Lichens in the museum

Spencer Goyette is a Curatorial Assistant in the Herbarium, and a Museum Interpreter in the Beaty Biodiversity Museum. He did his Masters on Lichen; a symbiotic assemblage of fungi, a photosynthetic partner (algae or cyanobacteria), and bacteria. Find out why lichen are important and how the lichen collection in the UBC Herbarium helps us understand the state of our world.

Lichens are extremely sensitive to pollution and disturbance where you find them and so I was interested in lichens because of this fragility where they exist on the edge of, you know, existence and non-existence and that certain types of pollution can really wipe them out quite quickly so they're kind of like the canaries in the coal mine for most ecosystems. If you have a forest that has lichens that means it's a pretty healthy forest, and if those lichens disappear then that means something's probably wrong. Hi my name is Spencer Goyette and I am a curatorial assistant in the Herbarium at the Beaty Biodiversity Museum and I am also an interpreter in the education and outreach department.
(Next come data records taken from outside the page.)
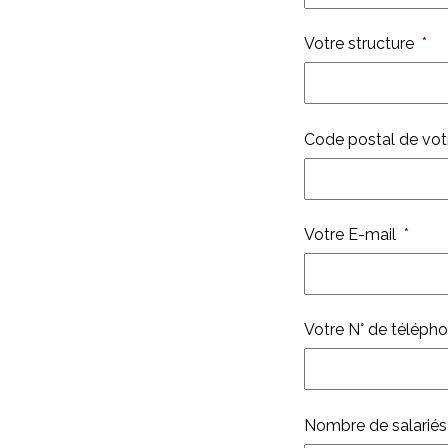
Votre structure
*
Code postal de votr
Votre E-mail
*
Votre N° de téléph
Nombre de salariés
Lichens are a symbiotic assemblage of fungi and some sort of photosynthesizing partner, such as cyanobacteria and/or algae, and there's also other bacteria involved in the symbiosis. You've probably seen lichens in your neighbourhood growing on trees. Some of them resemble leaves, some of them are very crust-like in their appearance, and some of them look like small shrubs. The Beaty houses a quite large collection of lichens, and it's important because we need to study the biodiversity of lichens in BC and owing to BC's history, geologically and climatically, it's quite rich in lichen diversity. And so researchers for the last, you know, 100 years or so have been contributing to the lichen flora of BC, documenting what species occur here, which ones are rare, and how those species distributions are changing through time.
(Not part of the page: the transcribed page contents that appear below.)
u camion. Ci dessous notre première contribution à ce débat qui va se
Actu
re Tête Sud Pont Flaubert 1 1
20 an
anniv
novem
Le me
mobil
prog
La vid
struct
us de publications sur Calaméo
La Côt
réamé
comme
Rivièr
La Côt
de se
Presently we have two co-curators of lichens at the beady biodiversity museum Trevor Goward and Curtis Björk. Their specimen collecting and publications on lichens is foundational to lichen studies in British Columbia. They've been writing a lot about species distributions and natural history for a number of years. One of our current projects in the lichen herbarium is involving collections from Willa Noble, who was a PhD student at UBC in the 70s and 80s. She collected in the Gulf Islands and her collections of lichens were pretty foundational to later work by lichenologists to assemble a species record for the province of British Columbia.

One of the nice things about the collections that we have in the biodiversity museum is that they will last for hundreds of years and so the efforts made by these prior scientists and researchers will extend the lives of the individual specimens beyond what they would have had in nature as well as give us a better idea of what species distributions look like in the face of climate change or deforestation across the province. And so the records that we have and the specimens we have are incredibly important for answering questions that we don't have yet as well as documenting the species diversity around us which is literally beneath our feet, and in our neighbourhoods, and in the forests of British Columbia.